EXERCISE INSTRUCTIONS:
Lines in the listing below that hold "each" are the ones to copy.

RECORD EXTRACTS:
::::::::
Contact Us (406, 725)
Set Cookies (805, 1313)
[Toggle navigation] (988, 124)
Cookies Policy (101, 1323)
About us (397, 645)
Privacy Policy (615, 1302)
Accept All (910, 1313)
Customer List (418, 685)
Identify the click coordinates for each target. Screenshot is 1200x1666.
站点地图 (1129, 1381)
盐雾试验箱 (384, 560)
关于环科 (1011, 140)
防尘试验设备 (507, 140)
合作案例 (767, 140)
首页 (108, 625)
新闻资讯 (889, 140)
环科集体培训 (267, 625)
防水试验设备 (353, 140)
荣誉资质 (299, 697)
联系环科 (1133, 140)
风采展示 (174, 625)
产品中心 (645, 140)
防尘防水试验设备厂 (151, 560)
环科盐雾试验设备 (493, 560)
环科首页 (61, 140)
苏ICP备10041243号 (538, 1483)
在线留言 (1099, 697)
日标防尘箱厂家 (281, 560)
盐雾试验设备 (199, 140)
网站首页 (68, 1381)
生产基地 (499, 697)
::::::::
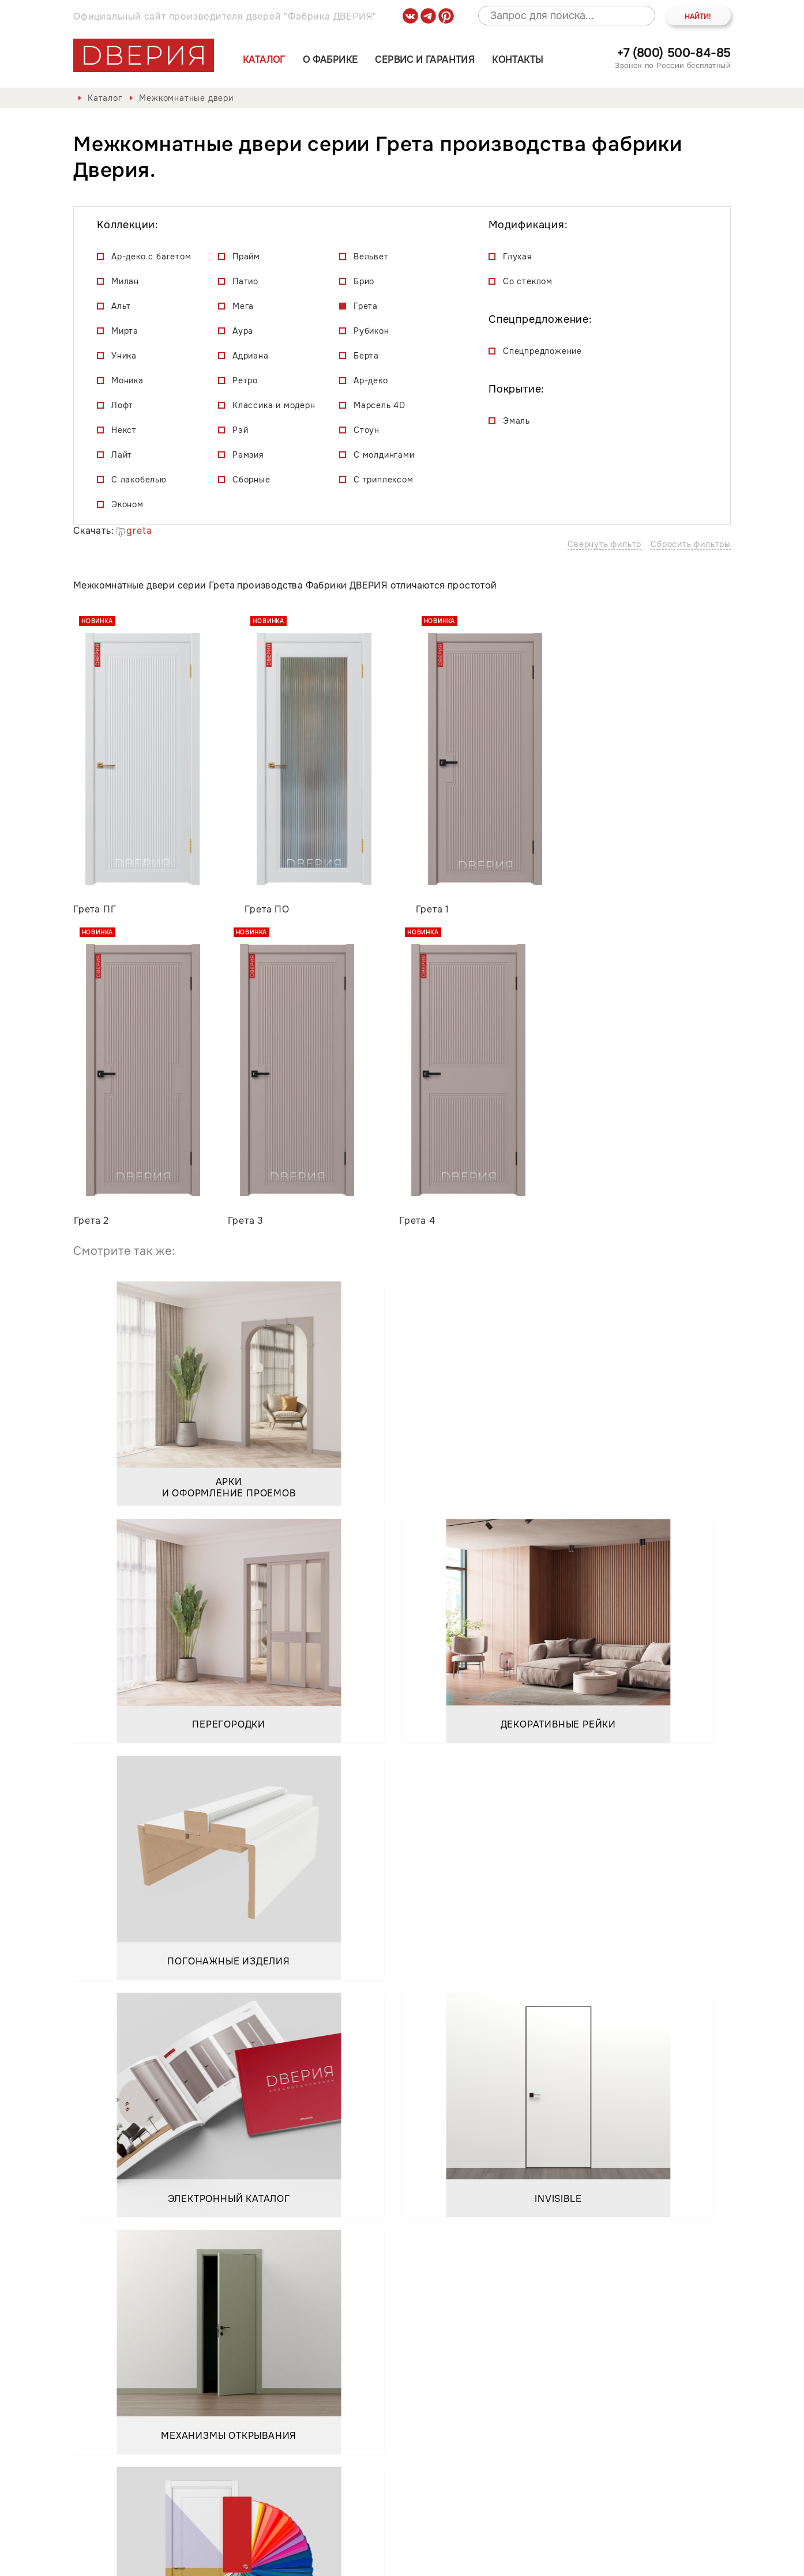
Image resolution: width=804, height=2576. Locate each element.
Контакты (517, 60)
::::::::
SOLUTION:
Identify the click coordinates for each target. Screenshot is 1200x1666.
Image resolution: width=804, height=2576. Locate each element.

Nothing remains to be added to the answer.